А ведь где-то там, в большом мире, есть и другие города. Точно есть, не могут не быть. Конечно, старейшины уверяли, что всё вне их деревни давно разрушено, что чудовища успели пожрать цивилизованный мир. Но Дара думала, что не могло быть так, чтобы весь мир пропал. Просто не могло. Наверняка где-то есть и другие — хотя бы такие же деревни, как и их. А вот Кий, её старший брат, считал, что очень даже могло, о чем они часами спорили перед сном, пока мать не говорила им заткнуться. А потом добавляла, что если где-то и есть люди, то им лучше держаться от них подальше. На этой ноте Дара закрывала глаза и ощущала переполнявшее её жгучее желание узнать, есть всё-таки или нет.
Девочка повернула налево и двинулась к видневшемуся неподалёку редколесью. Её следы темнели на свежем снегу, как на ладони. Вдруг кто решит проследить за ней? Она постоянно оборачивалась, проверяя, нет ли слежки, но не замечала никого, кроме птиц, которые увлечённо ловили прячущихся в пожухшей траве грызунов.
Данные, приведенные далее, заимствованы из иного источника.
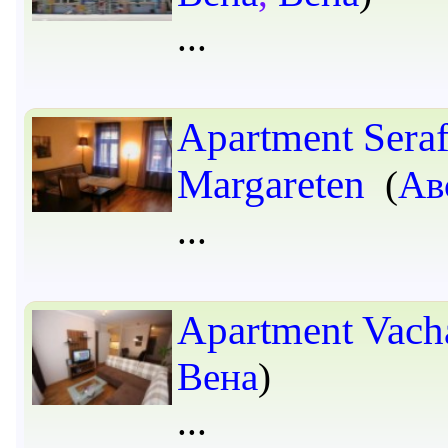
Apartment Seraf
Margareten
(
Ав
Apartment Vach
Вена
)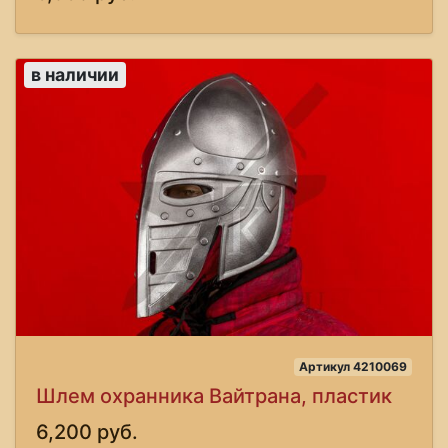
в наличии
Артикул 4210069
Шлем охранника Вайтрана, пластик
6,200 руб.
Ей нравился момент вхождения в город. Если пойти по одной из второстепенных улиц, то можно было наблюдать, как застройка становится всё более плотной, а дома — выше и массивней. Жилые здания легко узнавались, хотя она и никогда не видела таких раньше, а вот о назначении многих других построек приходилось только гадать. Так же, как и о вещах поменьше, которые встречались ей на улицах. Что это за продолговатые вытянутые короба? Припорошенные снегом, они, как безмолвные наблюдатели, присматривали за чужачкой. Окна зданий глядели на неё спокойно и безразлично. Улица, по которой шла девочка, была засыпана камнями и мусором, но не настолько, чтобы блокировать движение. Конечно, когда снег завалит тут все вплоть до второго этажа, о вылазках придётся забыть до весны. Но пока Дара с лёгкостью перепрыгивала с камня на камень и огибала препятствия.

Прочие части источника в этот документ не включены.